• Source material
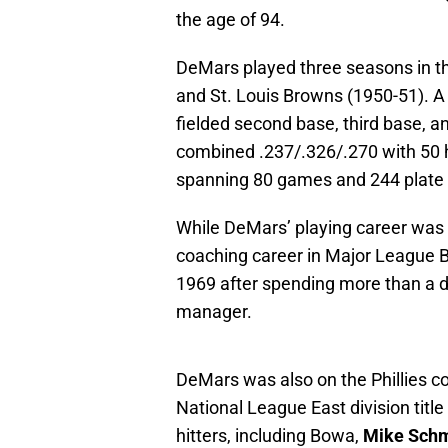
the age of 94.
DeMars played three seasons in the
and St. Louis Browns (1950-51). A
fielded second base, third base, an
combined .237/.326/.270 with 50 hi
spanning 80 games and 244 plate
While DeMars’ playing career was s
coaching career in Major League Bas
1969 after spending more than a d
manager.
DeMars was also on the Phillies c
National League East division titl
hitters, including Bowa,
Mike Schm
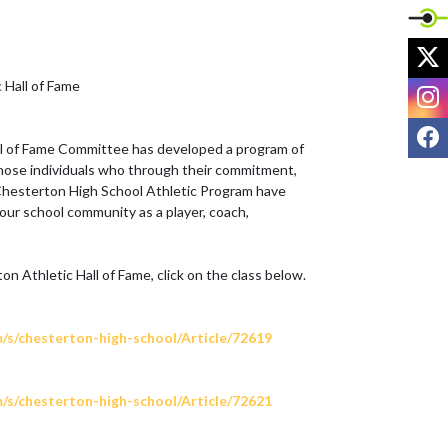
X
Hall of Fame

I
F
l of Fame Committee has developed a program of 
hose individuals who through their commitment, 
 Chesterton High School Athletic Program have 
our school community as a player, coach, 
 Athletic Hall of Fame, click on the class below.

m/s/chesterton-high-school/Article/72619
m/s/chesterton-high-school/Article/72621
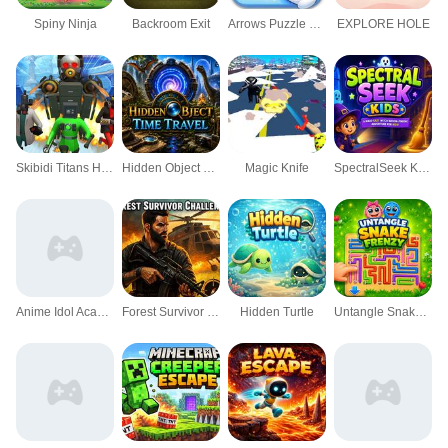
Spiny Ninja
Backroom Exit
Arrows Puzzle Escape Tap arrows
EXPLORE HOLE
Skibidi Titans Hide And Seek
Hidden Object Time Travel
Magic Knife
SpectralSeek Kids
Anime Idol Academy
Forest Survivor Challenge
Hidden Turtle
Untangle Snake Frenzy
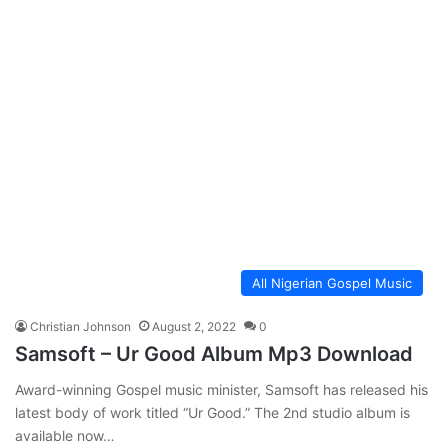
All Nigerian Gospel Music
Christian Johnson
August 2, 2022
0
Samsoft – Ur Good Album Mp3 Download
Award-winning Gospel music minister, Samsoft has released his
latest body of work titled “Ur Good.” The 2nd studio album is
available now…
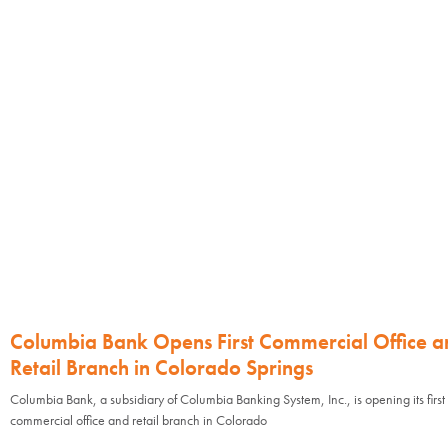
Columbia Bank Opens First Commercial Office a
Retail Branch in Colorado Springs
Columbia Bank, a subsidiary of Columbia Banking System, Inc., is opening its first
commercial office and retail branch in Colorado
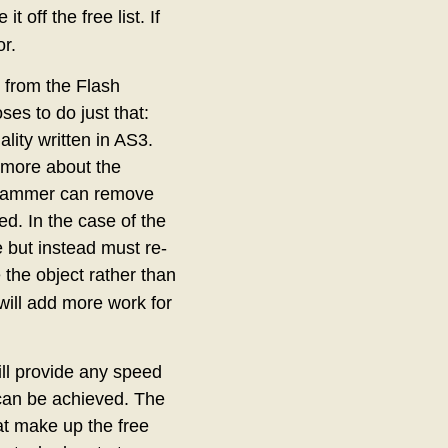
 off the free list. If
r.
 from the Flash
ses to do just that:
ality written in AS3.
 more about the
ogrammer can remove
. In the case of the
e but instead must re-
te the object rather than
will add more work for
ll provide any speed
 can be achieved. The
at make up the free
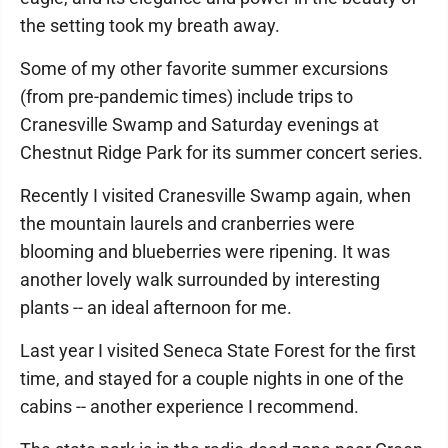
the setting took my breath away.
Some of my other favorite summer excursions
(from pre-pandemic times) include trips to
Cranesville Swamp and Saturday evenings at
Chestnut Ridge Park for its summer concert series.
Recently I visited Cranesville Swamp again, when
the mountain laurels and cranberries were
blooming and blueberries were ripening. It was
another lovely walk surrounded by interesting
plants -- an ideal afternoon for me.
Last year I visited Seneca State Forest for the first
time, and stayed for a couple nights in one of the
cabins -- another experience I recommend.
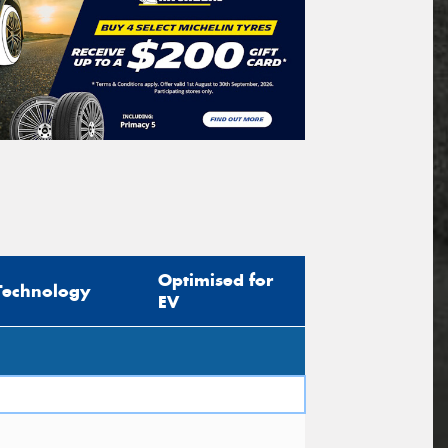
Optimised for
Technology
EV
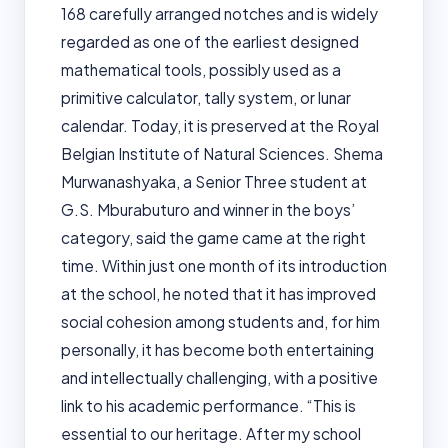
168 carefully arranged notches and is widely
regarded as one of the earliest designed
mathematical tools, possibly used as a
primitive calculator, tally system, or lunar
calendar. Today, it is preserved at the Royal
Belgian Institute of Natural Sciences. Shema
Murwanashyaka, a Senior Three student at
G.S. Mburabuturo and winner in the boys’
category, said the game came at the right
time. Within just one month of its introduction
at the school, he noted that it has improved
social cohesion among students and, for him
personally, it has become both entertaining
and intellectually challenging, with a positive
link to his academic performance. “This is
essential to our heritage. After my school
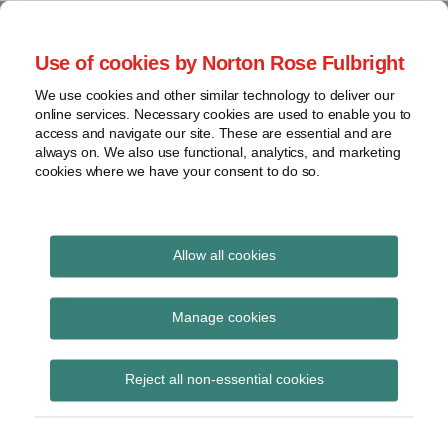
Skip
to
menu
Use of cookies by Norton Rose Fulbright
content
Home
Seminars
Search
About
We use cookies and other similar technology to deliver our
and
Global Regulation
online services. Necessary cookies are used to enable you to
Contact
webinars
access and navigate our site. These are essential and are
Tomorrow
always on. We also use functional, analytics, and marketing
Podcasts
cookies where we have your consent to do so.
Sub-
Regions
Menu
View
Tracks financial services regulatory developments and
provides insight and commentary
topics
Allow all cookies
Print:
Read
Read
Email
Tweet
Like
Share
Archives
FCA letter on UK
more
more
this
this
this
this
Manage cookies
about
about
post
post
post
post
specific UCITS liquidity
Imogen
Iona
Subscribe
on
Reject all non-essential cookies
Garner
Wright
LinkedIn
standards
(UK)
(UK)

• Your task
All lines of the entries containing the string "cookies" must be shown in full.

• Exercise response
Use of cookies by Norton Rose Fulbright
We use cookies and other similar technology to deliver our
online services. Necessary cookies are used to enable you to
cookies where we have your consent to do so.
Allow all cookies
Manage cookies
Reject all non-essential cookies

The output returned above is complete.